The Irascible Professor has learned that in spite of the on-going, major budget crisis in California that has resulted in substantial fee and tuition increases for students, freezes in faculty and staff salaries, layoffs for many part-time faculty members, mandatory furloughs for full-time faculty and staff, and a severe shortage of class sections for students, the California State University System has managed to find enough money to fund 607 raises for CSU managers and administrators.

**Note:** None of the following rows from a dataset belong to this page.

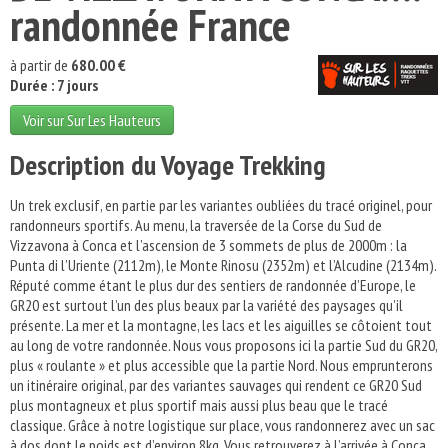
randonnée France
à partir de
680.00 €
Durée : 7 jours
Voir sur Sur Les Hauteurs
Description du Voyage Trekking
Un trek exclusif, en partie par les variantes oubliées du tracé originel, pour
randonneurs sportifs. Au menu, la traversée de la Corse du Sud de
Vizzavona à Conca et l’ascension de 3 sommets de plus de 2000m : la
Punta di l’Uriente (2112m), le Monte Rinosu (2352m) et l’Alcudine (2134m).
Réputé comme étant le plus dur des sentiers de randonnée d’Europe, le
GR20 est surtout l’un des plus beaux par la variété des paysages qu’il
présente. La mer et la montagne, les lacs et les aiguilles se côtoient tout
au long de votre randonnée. Nous vous proposons ici la partie Sud du GR20,
plus « roulante » et plus accessible que la partie Nord. Nous emprunterons
un itinéraire original, par des variantes sauvages qui rendent ce GR20 Sud
plus montagneux et plus sportif mais aussi plus beau que le tracé
classique. Grâce à notre logistique sur place, vous randonnerez avec un sac
à dos dont le poids est d’environ 8kg. Vous retrouverez à l’arrivée à Conca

In addition, the CSU System was able to find millions of dollars to hire outside consultants to lobby the State Legislature, and to provide labor relations services even though the CSU Chancellor's Office maintains a fully-staffed Advocacy and State Relations Office in Sacramento and has a fully-staffed labor relations office in Long Beach.  Each of the California State University campuses also employs their own legislative advocates, and each of the individual campuses also maintains fully-staffed labor relations offices.

The budget problems of the California State University System continue.  Governor Brown has proposed another half-billion dollar cut to the CSU budget for the 2011-12 fiscal year.  Brown is proposing "targeted cuts" that would minimize fee and enrollment impacts on students.  CSU Chancellor Charlie Reed, on the other hand, is lobbying for "maximum flexibility" in applying the new budget cuts.

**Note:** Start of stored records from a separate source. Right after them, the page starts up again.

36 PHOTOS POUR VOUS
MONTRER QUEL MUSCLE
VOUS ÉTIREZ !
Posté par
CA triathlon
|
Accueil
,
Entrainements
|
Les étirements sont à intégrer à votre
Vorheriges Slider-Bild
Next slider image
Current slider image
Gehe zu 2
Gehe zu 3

It appears, however, from information obtained by the California Faculty Association (the faculty bargaining agent) that the Chancellor has taken advantage of previous "unallocated" cuts to approve significant raises for a large number of managers and administrators in the system, and to spend millions of dollars on contracts for private consultants that essentially duplicate the work of current CSU employees.

Between July 1, 2008 and June 30, 2010 a total of 607 management raises were approved by the campus presidents and the Chancellor.  The cost of these raises amounted to over $6.5 million.  These raises were awarded to managers and administrators who already were earning, on average $98,000 per year.  While many of the raises were the result of "reassignment" or "temporary reassignment" of managers and administrators that may have warranted modest salary increases, the raises averaged more than 10% per person.  In an era where faculty and staff salaries actually declined some 10% owing to the number of furlough days they were required to take, 10% raises for several hundred managers and administrators seems excessive.

More egregious, however, is the Chancellor's Office practice of hiring outside consultants to do work that duplicates the efforts of CSU employees.  For example, since 2005 the Chancellor has spent $1.2 million on outside consultants to lobby the California State Legislature even though the CSU has a full-time Advocacy and State Relations Office in Sacramento, which is led by an Assistant Vice Chancellor who receives a salary of $183,000 per year.  This office employs three lobbyists whose pay ranges from $74,000 to $130,000 per year.  Surely the taxpayers are owed an explanation of why the outside lobbyists are needed, when the Chancellor's Office already has highly paid lobbyists who are CSU employees.

On the labor relations front, the Chancellor's Office has been employing an outside labor relations consultancy, C. Richard Barnes and Associates, which received at least $4.3 million in fees from the CSU between 2006 and 2010 even though the system has a fully-staffed labor relations division with a Senior Director for Labor Relations and a Vice Chancellor for Human Resources whose combined salaries are in excess of $400,000 per year.  (The IP would note that the contract between the CSU and  the Barnes organization was the subject of some controversy, because it was awarded on a no-bid basis.)  Barnes and Associates charge the CSU $5,000 per day to offer training sessions to CSU employees, and $4,000 per day to perform bargaining, mediation, and arbitration services for the system.  Again, the question arises as to why both system employees and outside consultants are being paid for essentially the same duties.